How to Adjust Accounts for Unearned Revenue

Within the general ledger, several subaccounts exist where amounts are credited and debited. Unearned revenue in accounting takes on a different characteristic than its name implies. Because the revenue is unearned, the small business owner is obligated to perform some aspect to fulfill the obligation to "earn" the revenue. Because unearned revenue becomes an obligation, this creates a liability. Depending on the number of accounts used in the business, some accounts will reflect a credit, such as cash, while other accounts must reflect the amount of outstanding liability.

Instructions

    • 1

      Credit the cash accounts to reflect the increase in cash levels due to the revenue influx.
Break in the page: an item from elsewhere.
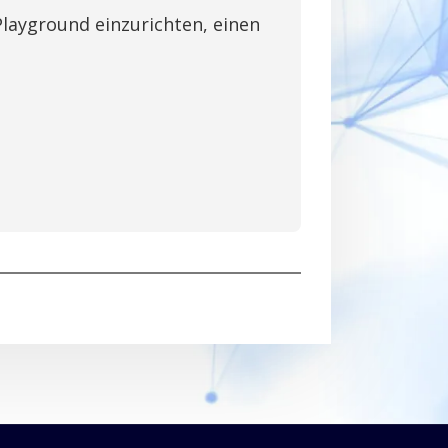
layground einzurichten, einen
For example, a small business is paid in advance for a year's worth of cleaning services for $15,000. The cash account within the general ledger will reflect a $15,000 credit.

    • 2

      Credit the sales account in the general ledger for the amount of unearned revenue. Continuing the example, the sales account will reflect a $15,000 credit. Because this company uses sales accounts and cash accounts, both will reflect the increase.

    • 3

      Credit the accounts that handle the costs of operation. Continuing the example, the cleaning business must pay laborers, purchase cleaning supplies and pay insurance premiums in connection with fulfilling the cleaning contract. Because the small business owner is adding amounts to the accounts that handle these operations, they are credited. When amounts are used out of the accounts to complete the operations, they are debited.

    • 4

      Credit the account that handles accounts payable for the amount that the small business is obligated to repay. Because the small business has been paid in advance for cleaning services, the small business owes the client an obligation of performance. The amount listed in the accounts payable category in the general ledger should reflect the amount it costs the business to perform the service, not the amount the company charged the client. For example, it costs the small business, including all expenses, $9,500 to provide the service. The accounts payable amount will reflect a $9,500 credit because the amount of the obligation increases. As time goes on and the obligation decreases, the accounts payable can be debited according to the decrease in amounts.